Transcribed page contents
+ + + +
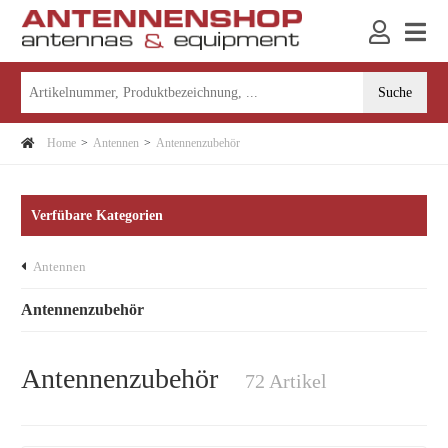
Home
Antennen
Antennenzubehör
Verfübare Kategorien
Antennen
Antennenzubehör
Antennenzubehör
72 Artikel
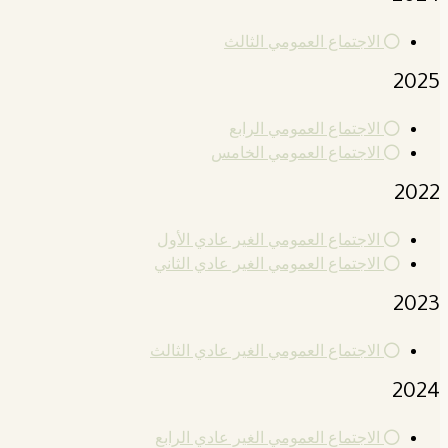
الاجتماع العمومي الثالث
2025
الاجتماع العمومي الرابع
الاجتماع العمومي الخامس
2022
الاجتماع العمومي الغير عادي الأول
الاجتماع العمومي الغير عادي الثاني
2023
الاجتماع العمومي الغير عادي الثالث
2024
الاجتماع العمومي الغير عادي الرابع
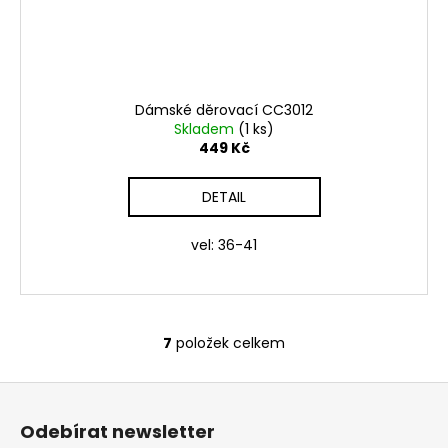
Dámské děrovací CC3012
Skladem
(1 ks)
449 Kč
DETAIL
vel: 36-41
7
položek celkem
O
v
Z
l
á
á
Odebírat newsletter
d
p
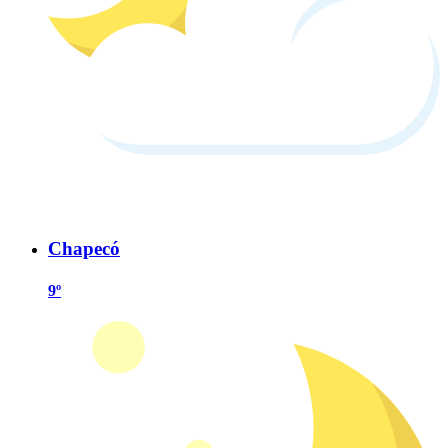
Chapecó
9º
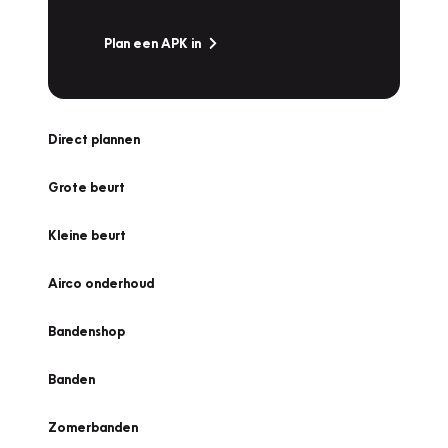
Plan een APK in
Direct plannen
Grote beurt
Kleine beurt
Airco onderhoud
Bandenshop
Banden
Zomerbanden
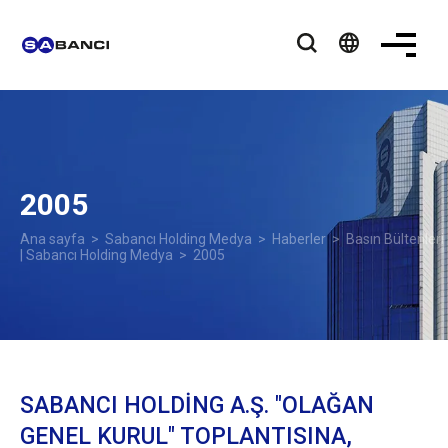
language
2005
Ana sayfa
>
Sabancı Holding Medya
>
Haberler
>
Basın Bültenleri
| Sabancı Holding Medya
> 2005
SABANCI HOLDİNG A.Ş. "OLAĞAN
GENEL KURUL" TOPLANTISINA,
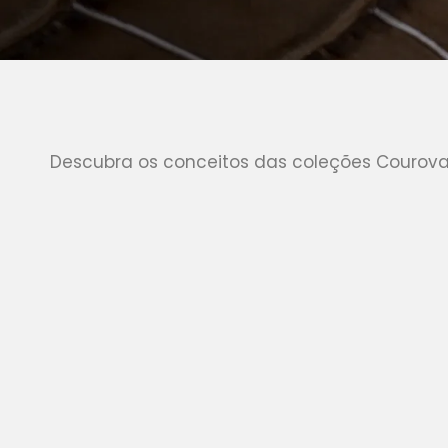
Descubra os conceitos das coleções Couroval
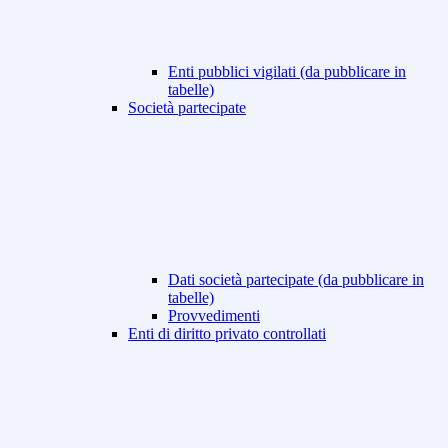
Enti pubblici vigilati (da pubblicare in
tabelle)
Società partecipate
Dati società partecipate (da pubblicare in
tabelle)
Provvedimenti
Enti di diritto privato controllati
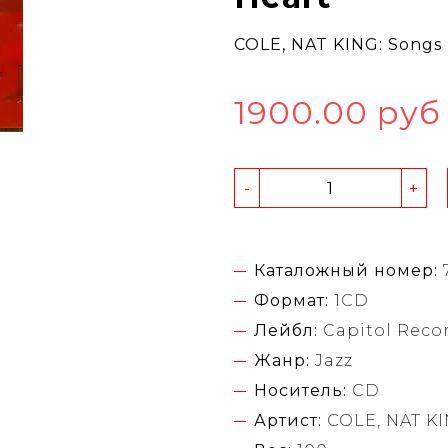
COLE, NAT KING: Songs
1900.00 руб
-
+
Каталожный номер:
Формат:
1CD
Лейбл:
Capitol Reco
Жанр:
Jazz
Носитель:
CD
Артист:
COLE, NAT K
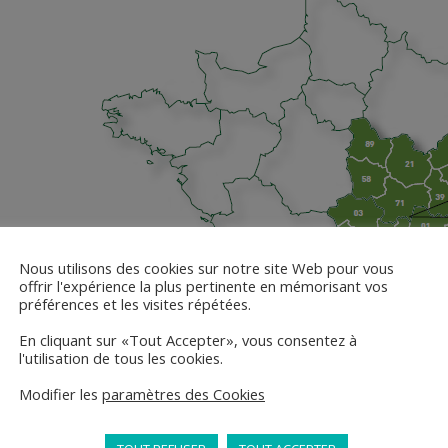
Nous utilisons des cookies sur notre site Web pour vous
offrir l'expérience la plus pertinente en mémorisant vos
préférences et les visites répétées.
En cliquant sur «Tout Accepter», vous consentez à
l'utilisation de tous les cookies.
Modifier les
paramètres des Cookies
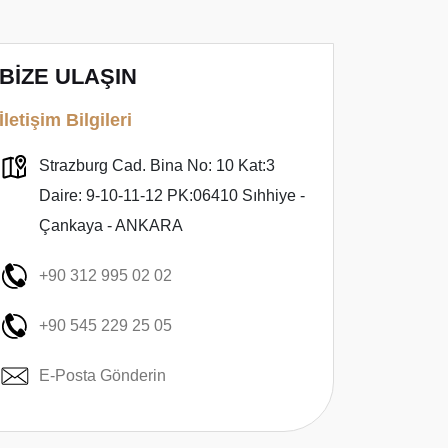
BİZE ULAŞIN
İletişim Bilgileri
Strazburg Cad. Bina No: 10 Kat:3
Daire: 9-10-11-12 PK:06410 Sıhhiye -
Çankaya - ANKARA
+90 312 995 02 02
+90 545 229 25 05
E-Posta Gönderin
+ + + +
Select the lines from the entries that include the word "الغير".

الاجتماع العمومي الغير عادي الأول
الاجتماع العمومي الغير عادي الثاني
الاجتماع العمومي الغير عادي الثالث
الاجتماع العمومي الغير عادي الرابع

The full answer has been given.